» Task requirements: Output the entries word for word. Omit images.

» Supplied records:
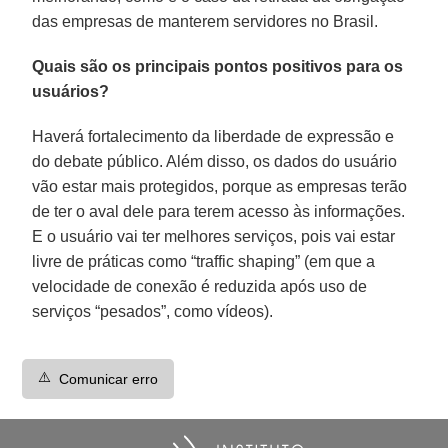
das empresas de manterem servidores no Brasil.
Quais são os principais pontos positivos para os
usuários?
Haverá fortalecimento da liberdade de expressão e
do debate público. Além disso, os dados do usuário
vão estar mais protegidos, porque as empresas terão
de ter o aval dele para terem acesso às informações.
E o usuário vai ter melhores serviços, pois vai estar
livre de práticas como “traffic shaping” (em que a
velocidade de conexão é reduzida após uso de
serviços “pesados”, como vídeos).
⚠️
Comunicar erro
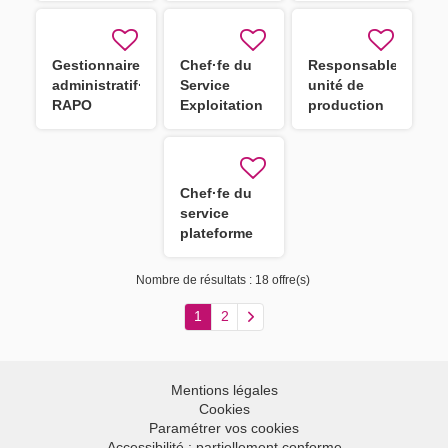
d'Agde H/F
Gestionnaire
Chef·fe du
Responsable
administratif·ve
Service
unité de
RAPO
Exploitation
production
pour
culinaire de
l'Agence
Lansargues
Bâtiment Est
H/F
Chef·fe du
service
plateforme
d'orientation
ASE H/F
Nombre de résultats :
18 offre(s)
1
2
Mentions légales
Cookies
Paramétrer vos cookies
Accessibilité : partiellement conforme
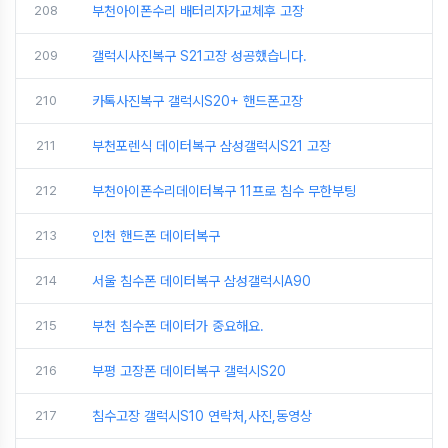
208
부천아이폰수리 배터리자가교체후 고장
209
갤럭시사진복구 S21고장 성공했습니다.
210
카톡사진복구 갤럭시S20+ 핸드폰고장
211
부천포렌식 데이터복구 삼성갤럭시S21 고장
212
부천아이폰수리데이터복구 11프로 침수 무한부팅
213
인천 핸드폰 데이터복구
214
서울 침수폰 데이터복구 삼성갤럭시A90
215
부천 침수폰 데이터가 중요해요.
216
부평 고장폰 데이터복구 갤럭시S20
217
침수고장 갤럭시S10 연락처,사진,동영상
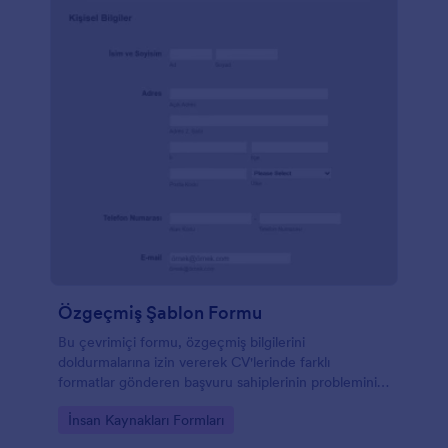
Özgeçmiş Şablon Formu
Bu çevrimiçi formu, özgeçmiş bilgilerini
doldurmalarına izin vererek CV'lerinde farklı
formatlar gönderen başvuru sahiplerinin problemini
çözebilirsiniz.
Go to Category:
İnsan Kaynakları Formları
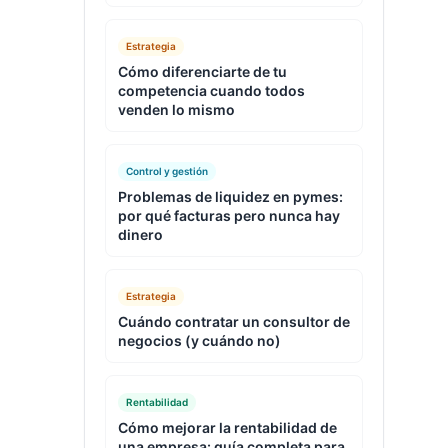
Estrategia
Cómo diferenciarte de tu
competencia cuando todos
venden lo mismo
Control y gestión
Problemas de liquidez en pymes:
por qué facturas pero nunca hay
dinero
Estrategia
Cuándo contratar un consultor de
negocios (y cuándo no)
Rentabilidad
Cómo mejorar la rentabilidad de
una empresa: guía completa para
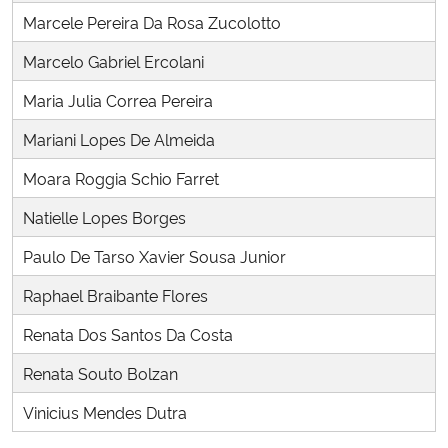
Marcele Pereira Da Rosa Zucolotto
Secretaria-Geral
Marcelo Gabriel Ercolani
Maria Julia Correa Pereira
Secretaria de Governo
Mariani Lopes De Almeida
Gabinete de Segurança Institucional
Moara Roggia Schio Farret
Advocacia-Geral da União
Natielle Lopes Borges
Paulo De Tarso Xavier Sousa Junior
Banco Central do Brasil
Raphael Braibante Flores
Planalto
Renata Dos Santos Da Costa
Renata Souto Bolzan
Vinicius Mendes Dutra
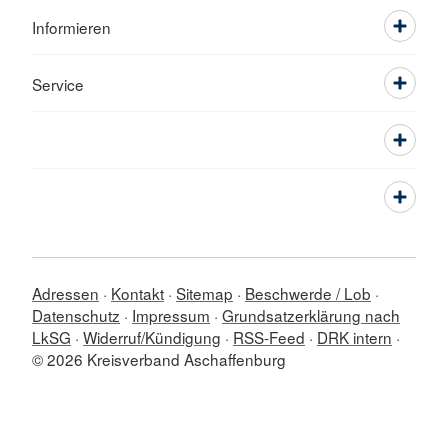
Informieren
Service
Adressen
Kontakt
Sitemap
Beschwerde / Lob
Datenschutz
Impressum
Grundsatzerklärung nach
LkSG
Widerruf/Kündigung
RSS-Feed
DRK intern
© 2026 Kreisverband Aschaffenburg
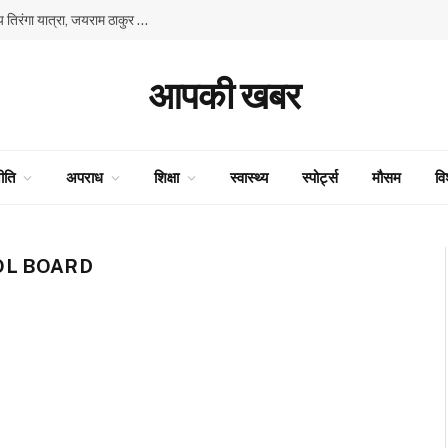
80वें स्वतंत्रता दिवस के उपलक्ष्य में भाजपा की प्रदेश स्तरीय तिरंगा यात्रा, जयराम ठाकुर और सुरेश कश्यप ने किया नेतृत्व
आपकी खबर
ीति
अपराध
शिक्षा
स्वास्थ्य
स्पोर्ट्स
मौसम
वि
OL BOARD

» Response box:
das empresas de manterem servidores no Brasil.
Quais são os principais pontos positivos para os
usuários?
Haverá fortalecimento da liberdade de expressão e
do debate público. Além disso, os dados do usuário
vão estar mais protegidos, porque as empresas terão
de ter o aval dele para terem acesso às informações.
E o usuário vai ter melhores serviços, pois vai estar
livre de práticas como “traffic shaping” (em que a
velocidade de conexão é reduzida após uso de
serviços “pesados”, como vídeos).
⚠️
Comunicar erro
d'Agde H/F
Gestionnaire
Chef·fe du
Responsable
administratif·ve
Service
unité de
RAPO
Exploitation
production
pour
culinaire de
l'Agence
Lansargues
Bâtiment Est
H/F
Chef·fe du
service
plateforme
d'orientation
ASE H/F
Nombre de résultats :
18 offre(s)
1
2
Mentions légales
Cookies
Paramétrer vos cookies
Accessibilité : partiellement conforme
208
부천아이폰수리 배터리자가교체후 고장
209
갤럭시사진복구 S21고장 성공했습니다.
210
카톡사진복구 갤럭시S20+ 핸드폰고장
211
부천포렌식 데이터복구 삼성갤럭시S21 고장
212
부천아이폰수리데이터복구 11프로 침수 무한부팅
213
인천 핸드폰 데이터복구
214
서울 침수폰 데이터복구 삼성갤럭시A90
215
부천 침수폰 데이터가 중요해요.
216
부평 고장폰 데이터복구 갤럭시S20
217
침수고장 갤럭시S10 연락처,사진,동영상
Özgeçmiş Şablon Formu
Bu çevrimiçi formu, özgeçmiş bilgilerini
doldurmalarına izin vererek CV'lerinde farklı
formatlar gönderen başvuru sahiplerinin problemini
çözebilirsiniz.
Go to Category:
İnsan Kaynakları Formları
Estrategia
Cómo diferenciarte de tu
competencia cuando todos
venden lo mismo
Control y gestión
Problemas de liquidez en pymes:
por qué facturas pero nunca hay
dinero
Estrategia
Cuándo contratar un consultor de
negocios (y cuándo no)
Rentabilidad
Cómo mejorar la rentabilidad de
una empresa: guía completa para
Marcele Pereira Da Rosa Zucolotto
Secretaria-Geral
Marcelo Gabriel Ercolani
Maria Julia Correa Pereira
Secretaria de Governo
Mariani Lopes De Almeida
Gabinete de Segurança Institucional
Moara Roggia Schio Farret
Advocacia-Geral da União
Natielle Lopes Borges
Paulo De Tarso Xavier Sousa Junior
Banco Central do Brasil
Raphael Braibante Flores
Planalto
Renata Dos Santos Da Costa
Renata Souto Bolzan
Vinicius Mendes Dutra
Informieren
Service
Adressen
Kontakt
Sitemap
Beschwerde / Lob
Datenschutz
Impressum
Grundsatzerklärung nach
LkSG
Widerruf/Kündigung
RSS-Feed
DRK intern
© 2026 Kreisverband Aschaffenburg
80वें स्वतंत्रता दिवस के उपलक्ष्य में भाजपा की प्रदेश स्तरीय तिरंगा यात्रा, जयराम ठाकुर और सुरेश कश्यप ने किया नेतृत्व
आपकी खबर
ीति
अपराध
शिक्षा
स्वास्थ्य
स्पोर्ट्स
मौसम
वि
OL BOARD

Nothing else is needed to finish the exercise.